Generate a Fernet encryption key and optional hash salt:

```bash
python manage.py generate_encryption_key
```

Output:

```
ENCRYPTED_FIELDS_KEY = "base64-encoded-key"
ENCRYPTED_FIELDS_HASH_SALT = "random-hex-salt"
```

Pass `--no-salt` to skip salt generation.

### reencrypt

Bulk re-encrypt and re-hash all encrypted field values. Use after key rotation or hash salt changes:

```bash
# Re-encrypt all encrypted fields across all models
python manage.py reencrypt

# Re-encrypt a specific model
python manage.py reencrypt myapp.Patient

# Re-encrypt a specific field
python manage.py reencrypt myapp.Patient.ssn

# Control batch size (default: 100)
python manage.py reencrypt --batch-size=500

# Preview without modifying data
python manage.py reencrypt --dry-run
```

## Development

### Setup

```bash
uv sync
```

### Testing

```bash
uv run pytest
```

The test suite includes 94 tests covering fields, lookups, providers, admin integration, forms, encrypted file storage, and the re-encryption command. Tests use pytest-django with an in-memory SQLite database.

### Type Checking

```bash
uv run mypy encrypted_fields
```

Uses mypy with the [django-stubs](https://github.com/typeddjango/django-stubs) plugin for full Django type awareness.

### Linting

```bash
uv run ruff check .    # Lint
uv run ruff format .   # Format
```

## License

MIT. See [LICENSE](LICENSE) for details.

## Limitations

- **`QuerySet.update()`** encrypts the value but does not update the hash companion field. Use model instance `save()` instead.
- **`values()` / `values_list()`** returns ciphertext, not decrypted values.
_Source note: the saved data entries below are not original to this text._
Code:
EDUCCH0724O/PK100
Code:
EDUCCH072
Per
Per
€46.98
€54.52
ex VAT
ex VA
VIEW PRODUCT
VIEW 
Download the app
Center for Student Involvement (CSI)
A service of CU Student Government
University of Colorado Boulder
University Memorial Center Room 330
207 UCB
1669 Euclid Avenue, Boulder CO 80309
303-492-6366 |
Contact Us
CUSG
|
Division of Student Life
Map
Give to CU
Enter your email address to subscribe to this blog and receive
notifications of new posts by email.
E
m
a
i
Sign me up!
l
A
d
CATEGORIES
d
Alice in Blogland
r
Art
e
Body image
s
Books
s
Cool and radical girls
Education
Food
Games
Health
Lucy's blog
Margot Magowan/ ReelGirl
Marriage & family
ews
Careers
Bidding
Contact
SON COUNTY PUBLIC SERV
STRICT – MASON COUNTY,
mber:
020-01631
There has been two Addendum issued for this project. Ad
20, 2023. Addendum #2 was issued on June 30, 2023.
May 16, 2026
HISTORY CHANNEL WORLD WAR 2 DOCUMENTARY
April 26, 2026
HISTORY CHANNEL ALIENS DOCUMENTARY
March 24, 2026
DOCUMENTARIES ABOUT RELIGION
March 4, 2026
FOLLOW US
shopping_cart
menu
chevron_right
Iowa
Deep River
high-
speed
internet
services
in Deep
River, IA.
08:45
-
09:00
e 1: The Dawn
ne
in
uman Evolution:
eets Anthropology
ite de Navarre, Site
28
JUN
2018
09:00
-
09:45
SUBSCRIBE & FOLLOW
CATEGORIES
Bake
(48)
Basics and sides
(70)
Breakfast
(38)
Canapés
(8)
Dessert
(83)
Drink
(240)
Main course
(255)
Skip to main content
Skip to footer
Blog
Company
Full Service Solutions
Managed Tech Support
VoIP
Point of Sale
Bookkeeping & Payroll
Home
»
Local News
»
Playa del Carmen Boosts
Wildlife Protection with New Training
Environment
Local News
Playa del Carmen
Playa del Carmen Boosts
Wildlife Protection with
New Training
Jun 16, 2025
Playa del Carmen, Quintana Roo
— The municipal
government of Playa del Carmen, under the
Access encrypted fields through model instances.
- **`order_by()`** is not meaningful on encrypted fields (ciphertext has no sort order).
- **Lookups** are limited to `exact`, `in`, and `isnull`. Partial matches (`contains`, `startswith`) and comparisons (`gt`, `lt`) are not possible on encrypted data.
- **`EncryptedBinaryField`** does not support `searchable=True`.